THE INPUT
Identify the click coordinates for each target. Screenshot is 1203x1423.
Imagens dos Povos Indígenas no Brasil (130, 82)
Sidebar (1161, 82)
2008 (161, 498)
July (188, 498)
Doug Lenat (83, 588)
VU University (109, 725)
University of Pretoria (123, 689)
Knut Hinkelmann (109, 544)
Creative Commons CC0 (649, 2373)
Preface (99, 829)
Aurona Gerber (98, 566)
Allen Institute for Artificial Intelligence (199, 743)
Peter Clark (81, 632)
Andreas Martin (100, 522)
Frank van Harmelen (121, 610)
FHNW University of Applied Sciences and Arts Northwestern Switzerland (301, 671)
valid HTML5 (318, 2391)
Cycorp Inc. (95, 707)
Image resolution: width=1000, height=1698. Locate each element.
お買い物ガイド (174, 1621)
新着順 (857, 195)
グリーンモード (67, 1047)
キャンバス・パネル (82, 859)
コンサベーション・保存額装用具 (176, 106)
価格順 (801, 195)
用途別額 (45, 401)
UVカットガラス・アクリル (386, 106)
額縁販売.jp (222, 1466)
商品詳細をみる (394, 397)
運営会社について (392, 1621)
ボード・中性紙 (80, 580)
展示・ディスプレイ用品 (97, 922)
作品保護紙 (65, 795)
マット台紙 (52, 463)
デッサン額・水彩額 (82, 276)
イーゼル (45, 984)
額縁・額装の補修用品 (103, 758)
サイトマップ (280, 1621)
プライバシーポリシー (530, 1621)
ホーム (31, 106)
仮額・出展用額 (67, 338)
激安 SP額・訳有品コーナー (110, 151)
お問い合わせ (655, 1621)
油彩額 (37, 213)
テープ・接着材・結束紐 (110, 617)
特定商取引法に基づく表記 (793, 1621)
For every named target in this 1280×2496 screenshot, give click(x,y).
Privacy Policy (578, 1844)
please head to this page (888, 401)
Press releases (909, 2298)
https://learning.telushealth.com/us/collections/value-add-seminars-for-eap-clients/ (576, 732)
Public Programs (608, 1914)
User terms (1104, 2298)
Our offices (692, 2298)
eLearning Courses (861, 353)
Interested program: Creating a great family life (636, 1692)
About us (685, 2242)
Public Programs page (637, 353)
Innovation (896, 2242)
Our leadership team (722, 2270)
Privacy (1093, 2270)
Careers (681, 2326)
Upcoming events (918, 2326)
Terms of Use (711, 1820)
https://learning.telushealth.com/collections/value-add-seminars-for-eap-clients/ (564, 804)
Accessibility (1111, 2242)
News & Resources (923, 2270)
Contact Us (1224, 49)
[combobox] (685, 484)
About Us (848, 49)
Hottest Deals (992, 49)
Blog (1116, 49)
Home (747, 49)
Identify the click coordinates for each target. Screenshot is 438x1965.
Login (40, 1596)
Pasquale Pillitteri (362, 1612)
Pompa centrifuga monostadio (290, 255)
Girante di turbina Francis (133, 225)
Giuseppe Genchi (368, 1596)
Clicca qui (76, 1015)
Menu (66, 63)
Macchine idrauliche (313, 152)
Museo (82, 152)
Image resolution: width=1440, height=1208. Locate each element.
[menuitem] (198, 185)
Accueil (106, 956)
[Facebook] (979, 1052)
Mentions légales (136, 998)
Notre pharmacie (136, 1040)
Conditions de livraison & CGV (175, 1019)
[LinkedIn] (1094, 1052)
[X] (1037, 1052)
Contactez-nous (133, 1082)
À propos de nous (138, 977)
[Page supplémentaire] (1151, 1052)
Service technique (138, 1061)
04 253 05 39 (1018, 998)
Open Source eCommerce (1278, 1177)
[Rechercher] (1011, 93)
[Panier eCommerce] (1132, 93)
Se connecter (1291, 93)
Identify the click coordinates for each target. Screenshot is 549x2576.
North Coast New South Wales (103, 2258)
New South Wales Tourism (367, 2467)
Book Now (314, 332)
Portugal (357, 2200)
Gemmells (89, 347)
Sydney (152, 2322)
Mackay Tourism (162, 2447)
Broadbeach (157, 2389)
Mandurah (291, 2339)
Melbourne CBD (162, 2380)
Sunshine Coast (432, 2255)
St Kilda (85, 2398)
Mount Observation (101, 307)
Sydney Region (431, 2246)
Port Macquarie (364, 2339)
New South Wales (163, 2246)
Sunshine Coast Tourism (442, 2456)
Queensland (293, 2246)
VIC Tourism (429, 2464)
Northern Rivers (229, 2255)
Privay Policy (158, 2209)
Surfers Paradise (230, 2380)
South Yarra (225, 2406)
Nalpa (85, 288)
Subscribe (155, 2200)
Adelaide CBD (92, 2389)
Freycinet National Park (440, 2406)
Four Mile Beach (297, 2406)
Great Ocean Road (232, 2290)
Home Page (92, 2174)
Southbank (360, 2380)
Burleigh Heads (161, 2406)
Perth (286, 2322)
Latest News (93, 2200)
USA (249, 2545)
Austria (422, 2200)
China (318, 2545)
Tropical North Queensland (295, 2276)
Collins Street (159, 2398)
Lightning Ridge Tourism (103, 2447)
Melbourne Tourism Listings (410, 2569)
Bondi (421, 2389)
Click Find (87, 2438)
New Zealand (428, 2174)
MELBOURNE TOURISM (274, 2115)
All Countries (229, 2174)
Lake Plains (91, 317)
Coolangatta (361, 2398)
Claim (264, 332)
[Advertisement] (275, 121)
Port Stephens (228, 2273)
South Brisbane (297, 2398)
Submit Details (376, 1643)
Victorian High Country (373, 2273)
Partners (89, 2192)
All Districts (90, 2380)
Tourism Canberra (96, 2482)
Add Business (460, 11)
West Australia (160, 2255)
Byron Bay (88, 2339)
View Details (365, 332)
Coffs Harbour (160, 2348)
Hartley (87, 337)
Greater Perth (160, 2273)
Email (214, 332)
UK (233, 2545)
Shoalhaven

YOUR GOAL
The reply should hold only the lines of the listing above starting at the line containing "Surfers Paradise (230, 2380)" and ending at the line containing "Collins Street (159, 2398)", exactly as written.

EXPECTED ANSWER
Surfers Paradise (230, 2380)
South Yarra (225, 2406)
Nalpa (85, 288)
Subscribe (155, 2200)
Adelaide CBD (92, 2389)
Freycinet National Park (440, 2406)
Four Mile Beach (297, 2406)
Great Ocean Road (232, 2290)
Home Page (92, 2174)
Southbank (360, 2380)
Burleigh Heads (161, 2406)
Perth (286, 2322)
Latest News (93, 2200)
USA (249, 2545)
Austria (422, 2200)
China (318, 2545)
Tropical North Queensland (295, 2276)
Collins Street (159, 2398)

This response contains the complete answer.